The use of highly skilled, qualified volunteers for ground-based lethal removal was requested by the public in the review process of the Final Mountain Goat Management Plan/Environmental Impact Statement (EIS). Over 1200 groups of volunteers applied to participate. All applications were evaluated and ranked, and over 100 very highly qualified teams applied. A random draw of 40 group applications was taken from a pool of the most highly qualified teams. Those groups were then evaluated by a team of National Park Service and Washington Department of Fish and Wildlife staff. From that pool, 21 groups consisting of 118 volunteers were selected on June 1. By the time the program was implemented some volunteers were no longer able to participate. The remaining 20 groups met requirements for physical fitness and passed background checks and a mandatory firearm proficiency evaluation.
The three rounds occurred September 9-19, September 22-October 2, and October 5-16. In addition to the normally challenging conditions associated with accessing mountain goats in the Daniel J. Evans Wilderness of Olympic National Park, the teams also faced dense smoke from fires, heavy rain, strong winds, snow, sleet, lightning, wasps, and persistent low clouds and fog. Nineteen mountain goats were removed from the Chimney Peak/Mt. Anderson area, six were removed from the southeastern region of the park, four were removed from Mount Olympus, and two were removed from the Bailey Range.
Lethal removal will now switch to aerial operations in 2021. Two, 2-week aerial operations are planned for late July and early September 2021 as described in the Final Mountain Goat Management Plan/EIS released in May 2018. Both the plan and the associated EIS were finalized after an extensive public review process which began in 2014. The plan outlines the effort to remove the 725 mountain goats estimated on the Olympic Peninsula in 2018 through capture and translocation and then lethal removal.

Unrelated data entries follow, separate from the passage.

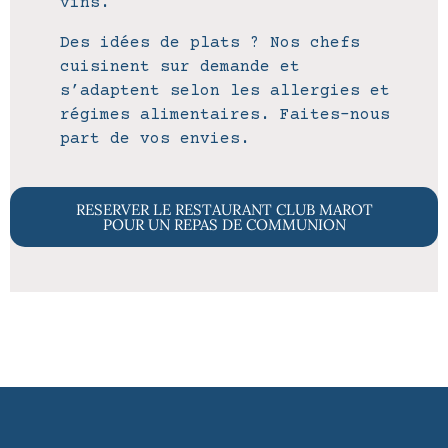
vins.
Des idées de plats ? Nos chefs
cuisinent sur demande et
s’adaptent selon les allergies et
régimes alimentaires. Faites-nous
part de vos envies.
RESERVER LE RESTAURANT CLUB MAROT
POUR UN REPAS DE COMMUNION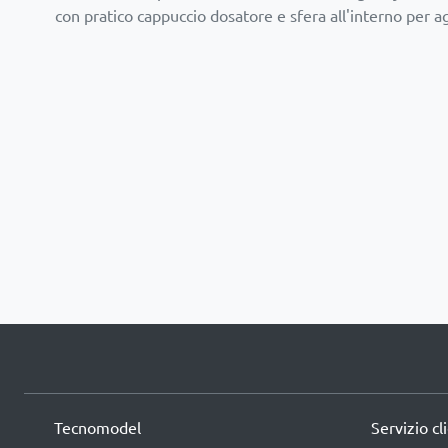
con pratico cappuccio dosatore e sfera all'interno per a
Tecnomodel
Servizio cl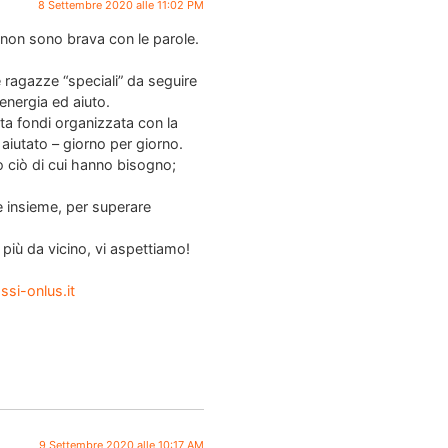
8 Settembre 2020 alle 11:02 PM
 non sono brava con le parole.
ragazze “speciali” da seguire
 energia ed aiuto.
ta fondi organizzata con la
 aiutato – giorno per giorno.
tto ciò di cui hanno bisogno;
e insieme, per superare
più da vicino, vi aspettiamo!
ssi-onlus.it
9 Settembre 2020 alle 10:17 AM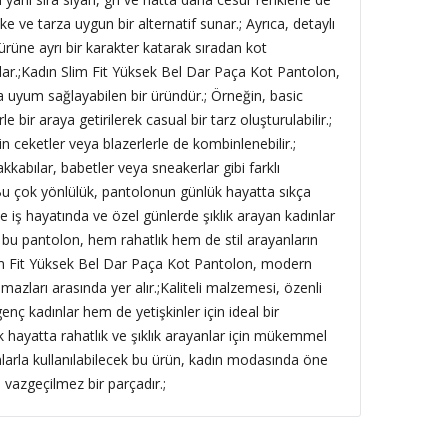
ke ve tarza uygun bir alternatif sunar.; Ayrıca, detaylı
, ürüne ayrı bir karakter katarak sıradan kot
lar.;Kadın Slim Fit Yüksek Bel Dar Paça Kot Pantolon,
a uyum sağlayabilen bir üründür.; Örneğin, basic
le bir araya getirilerek casual bir tarz oluşturulabilir.;
n ceketler veya blazerlerle de kombinlenebilir.;
kkabılar, babetler veya sneakerlar gibi farklı
Bu çok yönlülük, pantolonun günlük hayatta sıkça
kle iş hayatında ve özel günlerde şıklık arayan kadınlar
 bu pantolon, hem rahatlık hem de stil arayanların
Slim Fit Yüksek Bel Dar Paça Kot Pantolon, modern
zları arasında yer alır.;Kaliteli malzemesi, özenli
enç kadınlar hem de yetişkinler için ideal bir
k hayatta rahatlık ve şıklık arayanlar için mükemmel
onlarla kullanılabilecek bu ürün, kadın modasında öne
n vazgeçilmez bir parçadır.;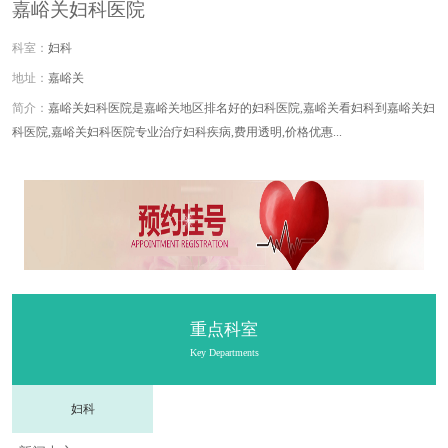
嘉峪关妇科医院
妇科
嘉峪关
嘉峪关妇科医院是嘉峪关地区排名好的妇科医院,嘉峪关看妇科到嘉峪关妇
科医院,嘉峪关妇科医院专业治疗妇科疾病,费用透明,价格优惠...
重点科室
Key Departments
妇科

The capture and translocation project was successful in meeting the objectives of the EIS. The total number of flight hours for capture (270 hours) was less than the estimated maximum hours, capture success was better than predicted, and Washington Department of Fish and Wildlife released the number of mountain goats estimated.
Under the approved plan, the first priority was to capture and translocate mountain goats to the Cascade Range where the populations are both native and depleted. The plan calls for ceasing captures once capture operations were no longer safe or efficient, due to the remaining goats residing in terrain that is unsafe for capture operations. As predicted in the plan, the mountain goats were harder to catch safely as the operations progressed. By the fourth and final round of capture and translocation in August 2020, capture mortality increased from an average 5.2% after the first round to 9.1% and flight hours per live capture increased from 0.59 hours after the first round to 1.31 hours per goat. The remaining goats cannot be safely or efficiently captured.